* Data to examine:
☆ ☆ ☆
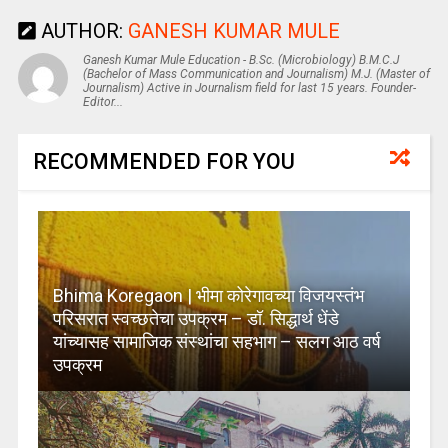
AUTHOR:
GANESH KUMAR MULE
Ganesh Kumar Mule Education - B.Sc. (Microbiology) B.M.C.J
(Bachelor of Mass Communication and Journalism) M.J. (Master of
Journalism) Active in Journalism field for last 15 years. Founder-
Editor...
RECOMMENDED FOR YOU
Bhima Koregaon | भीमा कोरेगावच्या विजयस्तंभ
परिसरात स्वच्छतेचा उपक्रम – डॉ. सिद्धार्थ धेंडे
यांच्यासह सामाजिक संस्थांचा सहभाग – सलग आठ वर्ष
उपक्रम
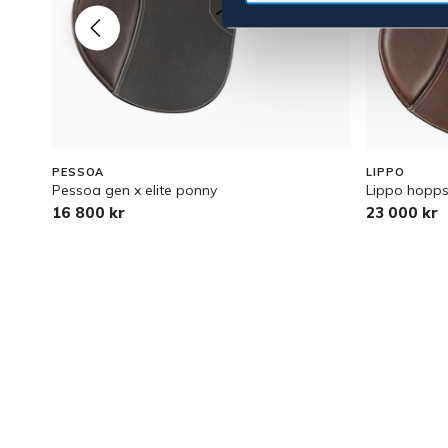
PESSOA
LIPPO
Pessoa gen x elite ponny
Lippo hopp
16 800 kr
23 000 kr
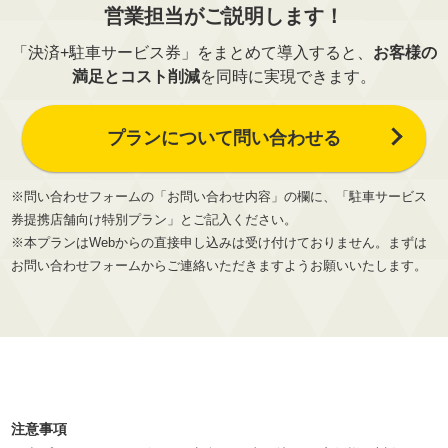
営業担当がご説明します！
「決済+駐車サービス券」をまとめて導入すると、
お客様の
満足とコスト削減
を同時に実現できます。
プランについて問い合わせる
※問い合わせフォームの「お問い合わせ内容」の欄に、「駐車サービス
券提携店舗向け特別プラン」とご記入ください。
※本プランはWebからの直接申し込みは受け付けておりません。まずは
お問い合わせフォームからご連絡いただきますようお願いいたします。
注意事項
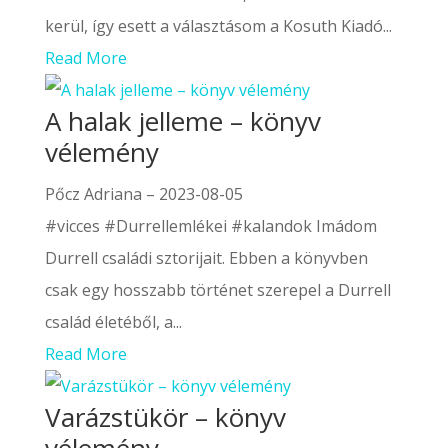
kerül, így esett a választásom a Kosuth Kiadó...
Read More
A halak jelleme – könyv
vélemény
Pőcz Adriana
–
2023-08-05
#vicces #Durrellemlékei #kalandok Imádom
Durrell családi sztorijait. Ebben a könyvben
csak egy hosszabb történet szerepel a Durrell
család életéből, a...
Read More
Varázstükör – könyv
☆ ☆ ☆
* Directions for this task: Where images occur in the data above, leave them out and repeat everything else exactly.

* Your response:
AUTHOR:
GANESH KUMAR MULE
Ganesh Kumar Mule Education - B.Sc. (Microbiology) B.M.C.J
(Bachelor of Mass Communication and Journalism) M.J. (Master of
Journalism) Active in Journalism field for last 15 years. Founder-
Editor...
RECOMMENDED FOR YOU
Bhima Koregaon | भीमा कोरेगावच्या विजयस्तंभ
परिसरात स्वच्छतेचा उपक्रम – डॉ. सिद्धार्थ धेंडे
यांच्यासह सामाजिक संस्थांचा सहभाग – सलग आठ वर्ष
उपक्रम
PESSOA
LIPPO
Pessoa gen x elite ponny
Lippo hopp
16 800 kr
23 000 kr
営業担当がご説明します！
「決済+駐車サービス券」をまとめて導入すると、
お客様の
満足とコスト削減
を同時に実現できます。
プランについて問い合わせる
※問い合わせフォームの「お問い合わせ内容」の欄に、「駐車サービス
券提携店舗向け特別プラン」とご記入ください。
※本プランはWebからの直接申し込みは受け付けておりません。まずは
お問い合わせフォームからご連絡いただきますようお願いいたします。
注意事項
kerül, így esett a választásom a Kosuth Kiadó...
Read More
A halak jelleme – könyv
vélemény
Pőcz Adriana
–
2023-08-05
#vicces #Durrellemlékei #kalandok Imádom
Durrell családi sztorijait. Ebben a könyvben
csak egy hosszabb történet szerepel a Durrell
család életéből, a...
Read More
Varázstükör – könyv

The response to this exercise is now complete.